##### GIVEN INFORMATION
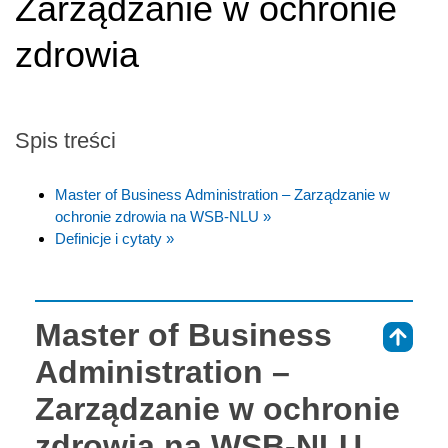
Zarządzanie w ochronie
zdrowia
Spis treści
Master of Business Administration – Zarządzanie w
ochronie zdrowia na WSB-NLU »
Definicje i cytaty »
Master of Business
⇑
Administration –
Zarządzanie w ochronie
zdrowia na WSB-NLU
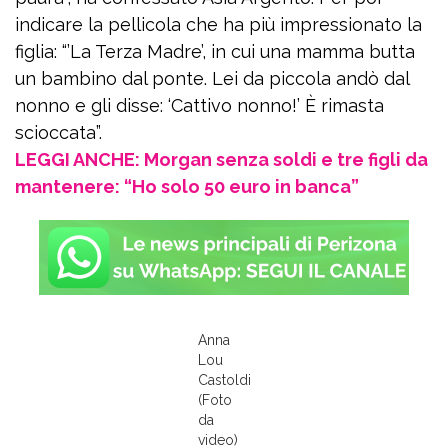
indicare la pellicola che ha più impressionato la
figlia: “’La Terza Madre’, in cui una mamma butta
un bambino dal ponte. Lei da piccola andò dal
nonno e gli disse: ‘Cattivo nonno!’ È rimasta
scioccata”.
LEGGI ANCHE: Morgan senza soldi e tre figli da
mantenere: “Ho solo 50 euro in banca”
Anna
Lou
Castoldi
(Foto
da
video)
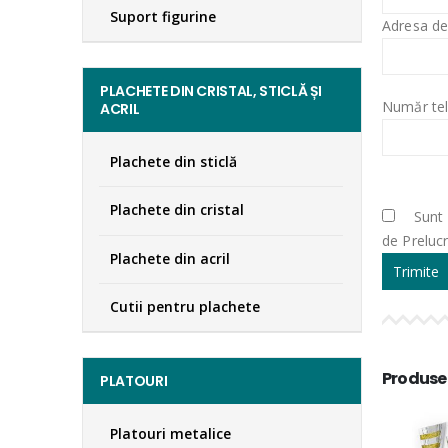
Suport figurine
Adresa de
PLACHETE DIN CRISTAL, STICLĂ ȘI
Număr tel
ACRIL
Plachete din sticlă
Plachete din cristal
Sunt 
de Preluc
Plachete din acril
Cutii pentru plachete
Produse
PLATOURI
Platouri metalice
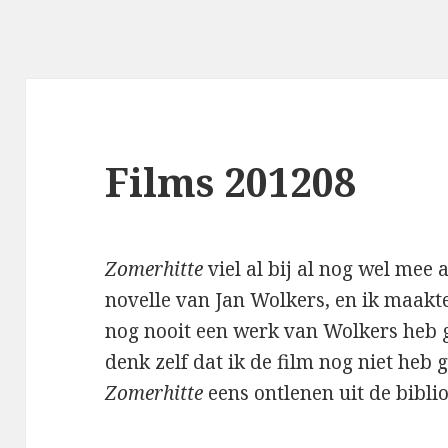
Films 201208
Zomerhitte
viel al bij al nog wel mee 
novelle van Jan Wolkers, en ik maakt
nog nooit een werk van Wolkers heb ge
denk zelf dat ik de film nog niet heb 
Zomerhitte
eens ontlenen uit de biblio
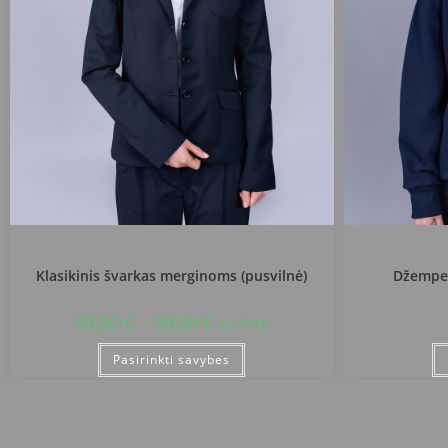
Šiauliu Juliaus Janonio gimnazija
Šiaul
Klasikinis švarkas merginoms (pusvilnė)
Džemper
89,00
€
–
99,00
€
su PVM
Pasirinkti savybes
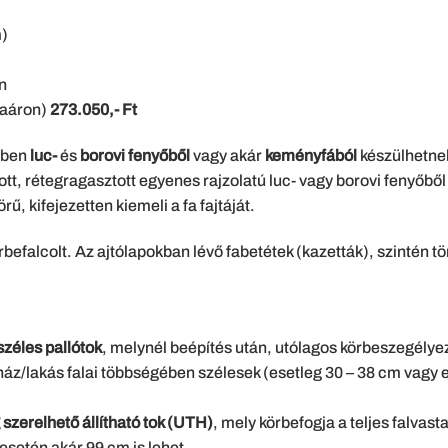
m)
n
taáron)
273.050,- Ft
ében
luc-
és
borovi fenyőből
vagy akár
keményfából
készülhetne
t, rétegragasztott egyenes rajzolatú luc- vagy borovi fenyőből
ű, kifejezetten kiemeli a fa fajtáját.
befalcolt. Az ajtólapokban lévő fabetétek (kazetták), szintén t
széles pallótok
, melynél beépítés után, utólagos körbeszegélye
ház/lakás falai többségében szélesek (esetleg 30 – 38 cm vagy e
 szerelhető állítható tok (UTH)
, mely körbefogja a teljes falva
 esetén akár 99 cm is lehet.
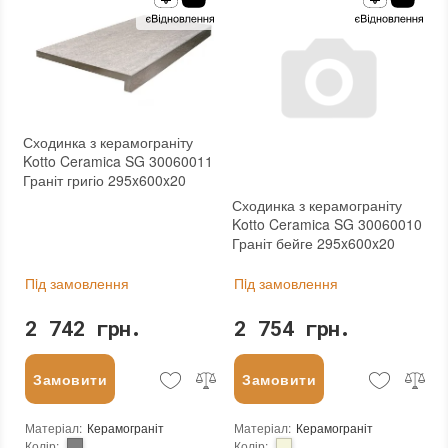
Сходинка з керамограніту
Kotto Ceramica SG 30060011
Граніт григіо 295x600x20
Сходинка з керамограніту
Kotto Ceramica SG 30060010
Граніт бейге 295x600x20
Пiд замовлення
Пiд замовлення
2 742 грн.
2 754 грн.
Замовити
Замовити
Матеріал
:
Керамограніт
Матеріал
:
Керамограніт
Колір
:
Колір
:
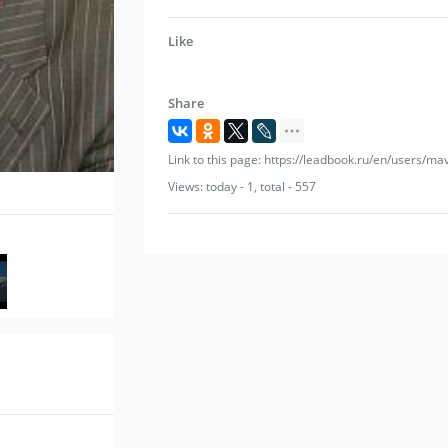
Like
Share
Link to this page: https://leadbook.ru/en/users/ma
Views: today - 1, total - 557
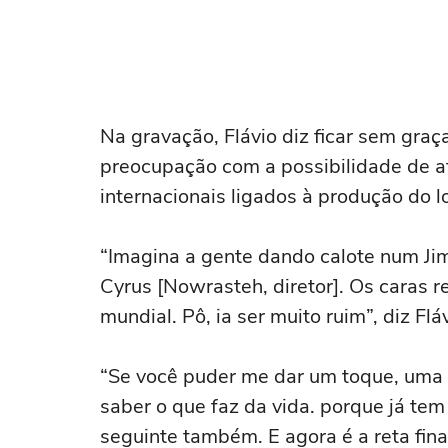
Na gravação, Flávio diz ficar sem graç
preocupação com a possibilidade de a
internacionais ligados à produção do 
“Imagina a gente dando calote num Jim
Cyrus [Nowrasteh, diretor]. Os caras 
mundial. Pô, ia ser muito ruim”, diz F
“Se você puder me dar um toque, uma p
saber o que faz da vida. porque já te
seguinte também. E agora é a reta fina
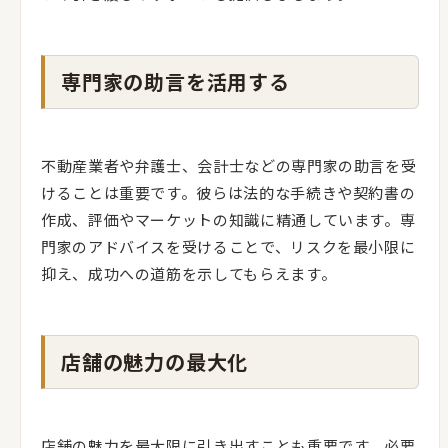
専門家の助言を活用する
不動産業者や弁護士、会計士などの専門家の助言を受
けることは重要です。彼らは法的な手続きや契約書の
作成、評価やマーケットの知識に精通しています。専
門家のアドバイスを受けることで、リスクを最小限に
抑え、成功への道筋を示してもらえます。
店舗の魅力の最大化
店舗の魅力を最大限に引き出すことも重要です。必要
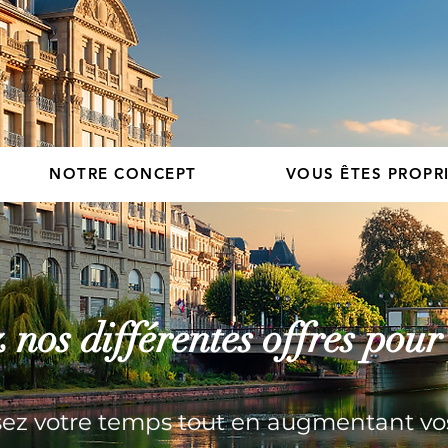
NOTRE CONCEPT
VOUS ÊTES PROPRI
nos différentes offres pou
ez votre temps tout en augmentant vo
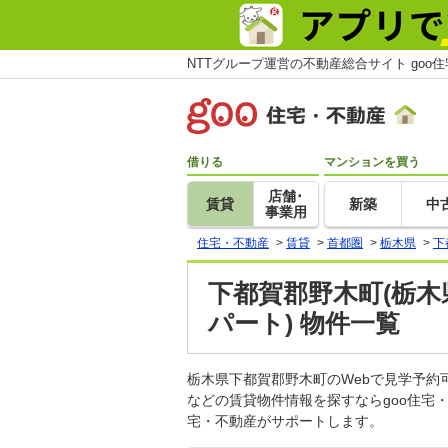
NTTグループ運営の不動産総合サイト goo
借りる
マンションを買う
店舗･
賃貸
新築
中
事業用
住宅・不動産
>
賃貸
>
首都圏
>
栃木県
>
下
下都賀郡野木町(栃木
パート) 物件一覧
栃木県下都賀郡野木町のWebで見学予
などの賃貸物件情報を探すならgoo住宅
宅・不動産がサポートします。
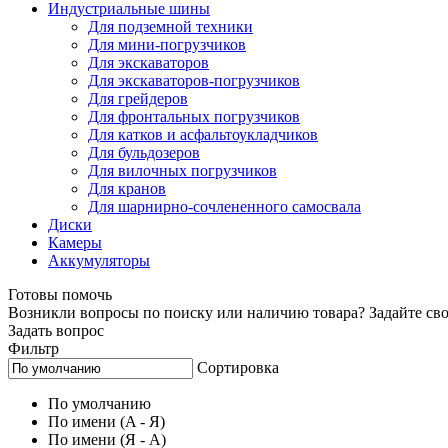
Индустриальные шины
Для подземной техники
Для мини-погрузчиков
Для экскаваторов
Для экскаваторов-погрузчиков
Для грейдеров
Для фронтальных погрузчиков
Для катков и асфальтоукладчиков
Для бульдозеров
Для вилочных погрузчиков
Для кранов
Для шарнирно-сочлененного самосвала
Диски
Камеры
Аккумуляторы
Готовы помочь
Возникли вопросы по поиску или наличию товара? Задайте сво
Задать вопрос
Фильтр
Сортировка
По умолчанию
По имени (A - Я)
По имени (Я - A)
##########
Transcribe the records above exactly, leaving out every picture.

Zarządzanie w ochronie
zdrowia
Spis treści
Master of Business Administration – Zarządzanie w
ochronie zdrowia na WSB-NLU »
Definicje i cytaty »
Master of Business
⇑
Administration –
Zarządzanie w ochronie
zdrowia na WSB-NLU
indicare la pellicola che ha più impressionato la
figlia: “’La Terza Madre’, in cui una mamma butta
un bambino dal ponte. Lei da piccola andò dal
nonno e gli disse: ‘Cattivo nonno!’ È rimasta
scioccata”.
LEGGI ANCHE: Morgan senza soldi e tre figli da
mantenere: “Ho solo 50 euro in banca”
Anna
Lou
Castoldi
(Foto
da
video)
Suport figurine
Adresa de
PLACHETE DIN CRISTAL, STICLĂ ȘI
Număr tel
ACRIL
Plachete din sticlă
Plachete din cristal
Sunt 
de Preluc
Plachete din acril
Cutii pentru plachete
Produse
PLATOURI
Platouri metalice
Films 201208
Zomerhitte
viel al bij al nog wel mee 
novelle van Jan Wolkers, en ik maakt
nog nooit een werk van Wolkers heb ge
denk zelf dat ik de film nog niet heb 
Zomerhitte
eens ontlenen uit de biblio
Šiauliu Juliaus Janonio gimnazija
Šiaul
Klasikinis švarkas merginoms (pusvilnė)
Džemper
89,00
€
–
99,00
€
su PVM
Pasirinkti savybes
m)
n
taáron)
273.050,- Ft
ében
luc-
és
borovi fenyőből
vagy akár
keményfából
készülhetne
t, rétegragasztott egyenes rajzolatú luc- vagy borovi fenyőből
ű, kifejezetten kiemeli a fa fajtáját.
befalcolt. Az ajtólapokban lévő fabetétek (kazetták), szintén t
széles pallótok
, melynél beépítés után, utólagos körbeszegélye
ház/lakás falai többségében szélesek (esetleg 30 – 38 cm vagy e
 szerelhető állítható tok (UTH)
, mely körbefogja a teljes falva
 esetén akár 99 cm is lehet.
Сходинка з керамограніту
Kotto Ceramica SG 30060011
Граніт григіо 295x600x20
Сходинка з керамограніту
Kotto Ceramica SG 30060010
Граніт бейге 295x600x20
Пiд замовлення
Пiд замовлення
2 742 грн.
2 754 грн.
Замовити
Замовити
Матеріал
:
Керамограніт
Матеріал
:
Керамограніт
Колір
:
Колір
:
Like
Share
Link to this page: https://leadbook.ru/en/users/ma
Views: today - 1, total - 557
Na gravação, Flávio diz ficar sem graç
preocupação com a possibilidade de a
internacionais ligados à produção do 
“Imagina a gente dando calote num Jim
Cyrus [Nowrasteh, diretor]. Os caras 
mundial. Pô, ia ser muito ruim”, diz F
“Se você puder me dar um toque, uma p
saber o que faz da vida. porque já te
seguinte também. E agora é a reta fina
専門家の助言を活用する
不動産業者や弁護士、会計士などの専門家の助言を受
けることは重要です。彼らは法的な手続きや契約書の
作成、評価やマーケットの知識に精通しています。専
門家のアドバイスを受けることで、リスクを最小限に
抑え、成功への道筋を示してもらえます。
店舗の魅力の最大化
店舗の魅力を最大限に引き出すことも重要です。必要
NOTRE CONCEPT
VOUS ÊTES PROPRI
nos différentes offres pou
ez votre temps tout en augmentant vo
NTTグループ運営の不動産総合サイト goo
借りる
マンションを買う
店舗･
賃貸
新築
中
事業用
住宅・不動産
>
賃貸
>
首都圏
>
栃木県
>
下
下都賀郡野木町(栃木
パート) 物件一覧
栃木県下都賀郡野木町のWebで見学予
などの賃貸物件情報を探すならgoo住宅
宅・不動産がサポートします。
Индустриальные шины
Для подземной техники
Для мини-погрузчиков
Для экскаваторов
Для экскаваторов-погрузчиков
Для грейдеров
Для фронтальных погрузчиков
Для катков и асфальтоукладчиков
Для бульдозеров
Для вилочных погрузчиков
Для кранов
Для шарнирно-сочлененного самосвала
Диски
Камеры
Аккумуляторы
Готовы помочь
Возникли вопросы по поиску или наличию товара? Задайте сво
Задать вопрос
Фильтр
Сортировка
По умолчанию
По имени (A - Я)
По имени (Я - A)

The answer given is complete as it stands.